How Children Fail

…thus  we find ourselves trying to poke certain facts, recipes, and ideas down the gullets of every child in school, whether the morsels interest him or not, and even if there are other things that he is much more interested in learning.

These ideas are absurd and harmful nonsense. We will not begin to have true education or real learning in our schools until we sweep this nonsense out of the way. Schools should be a place where children learn what they most want to know. The child that wants to know something remembers it and uses once he has it; the child who learns something to please or appease someone else forgets it when the need for pleasing or the danger of not appeasing is past. This is why children quickly forget all but a small part of what they learn in school. It is of no use or interest to them; they do not want, or expect, or even intend to remember it.

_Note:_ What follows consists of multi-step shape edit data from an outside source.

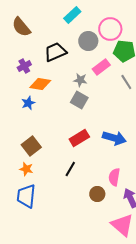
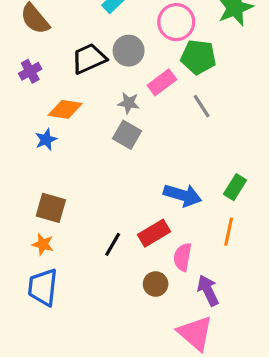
gray circle: (88, 41) -> (129, 51), moved
purple cross: (24, 66) -> (30, 71), moved
red rectangle: (79, 138) -> (154, 233), moved
brown square: (31, 146) -> (51, 208), turned -36

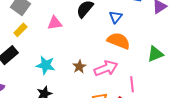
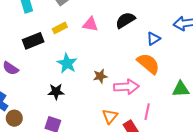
yellow rectangle: (20, 30) -> (60, 28), moved

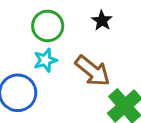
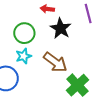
black star: (102, 21) -> (61, 28), size x1.5

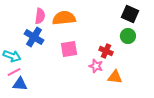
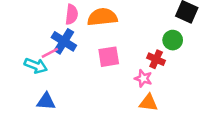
green circle: (128, 36) -> (173, 40), moved
pink line: (14, 72) -> (50, 53), moved
orange triangle: (115, 77) -> (148, 103), moved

The only difference between bad and good students in this respect is that the bad students forget right away while the  good students are careful to wait until after the exam. If for no other reason, we could well afford to throw out most of what we teach in school because the children throw out almost all of it anyway. John Holt, How children Fail, 1964

I know, I am unrelenting in my passion towards changing the way children are educated. I also realise that the very idea that the school system may not be working for our children, is just too hard to even contemplate for most. We have come to rely on the ‘system’. We have come to expect that this is the way, the only way our children can learn, therefore be educated, and have a successful life. This system has become so normal and so accepted, that to veer in any other direction is met with disturbing scrutiny. Nevertheless, many brave ones are tempting the path, and heading themselves towards uncharted waters.  We are a part of this movement. Not just because we love Autism too much to conform it out of our children but because we are simply not willing to conform our children to fit a broken system.  We are moving towards empowering our children rather than suppressing them. Moving in a direction of allowing, rather than controlling their minds and bodies.  Trusting that they have the ability to learn what it is they require to know at any given time. Much the same way we trusted that they would recognise us when they were born, or learn to walk and talk without our forced instruction.  Most important, understanding that they are not here to fulfil any requirements of my ideas of what they should be doing with their lives. This is not a new notion. There has been a quiet progressive movement towards this for a really long time. A.S.Neill founded Summerhill School, the first ‘free to learn’ school, in 1921 and the Sudbury Vally School in Massachusetts has been successfully running since 1968. Many more have been successfully modelled on this idea of educating.  The idea of allowing children to be free to be who they are, embrace what they want, and learn in a way that comes naturally and supports their thriving, is not really as radicle as it may seem. There continues to be an unassuming movement towards freeing children from the grips of the industrialised school systems. This unyielding movement is steadily growing and I assume will keep on growing as parents become less and less contented in allowing the detrimental failings that schools are  having on large proportions of children.